Quoting Aiko Takeuchi‐Demirci’s Sexuality and the Japanese Empire: A contested history:
Soon after the end of World War II the [Imperial] government, now fearing the possibility of “mass rape” committed by the Allied troops against Japanese women, willingly provided Japanese prostitutes to the GIs. The Allied soldiers continued to use the facilities run by the Recreation and Amusement Association, as well as other brothels in traditional red‐light districts, until General Douglas McArthur, head of the occupation force, announced “the abolition of Japan’s feudalistic licensed brothels” and “the emancipation of women from the enslaved prostitution business.”

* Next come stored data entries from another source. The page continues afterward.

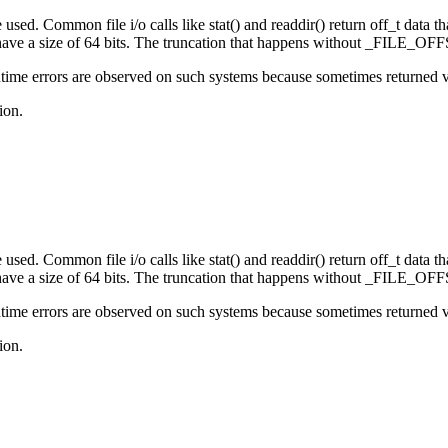
sed. Common file i/o calls like stat() and readdir() return off_t data that
e a size of 64 bits. The truncation that happens without _FILE_OFFS
ime errors are observed on such systems because sometimes returned valu
ion.
sed. Common file i/o calls like stat() and readdir() return off_t data that
e a size of 64 bits. The truncation that happens without _FILE_OFFS
ime errors are observed on such systems because sometimes returned valu
ion.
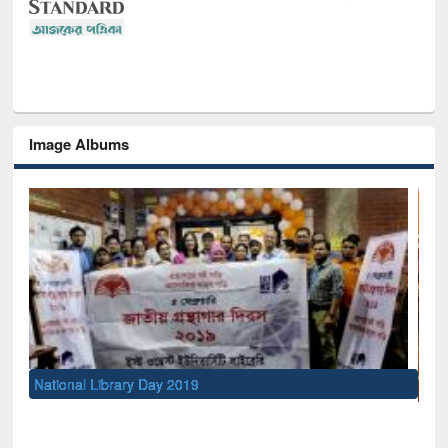
Image Albums
Sem
Men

The ban was actually issued in response to reports the GHQ received stating that the GIs continued to contract venereal disease. The GHQ still allowed “voluntary” prostitution, leading to the increase of so‐called “women of the night” (yami no onna) and pan‐pan.
The GHQ, the [Imperial] government, and even moral reformers were complicit in this organized crime against women. Yoshimi Yoshiaki has revealed that the GHQ was aware of the [Imperial] military’s comfort women system, as they interviewed Japanese soldiers and civilians, as well as some Korean comfort women.
Because the Allied soldiers had been using the same system of state‐sponsored prostitution, they did not prosecute during war crime trials the [Imperialists] who had been responsible for the sexual exploitation of comfort women.
Fujime Yuki criticizes abolitionist women’s groups for not only remaining silent on the comfort women issue during the war but for also continuing to blame the “women of the night” for “seducing” American soldiers during the occupation.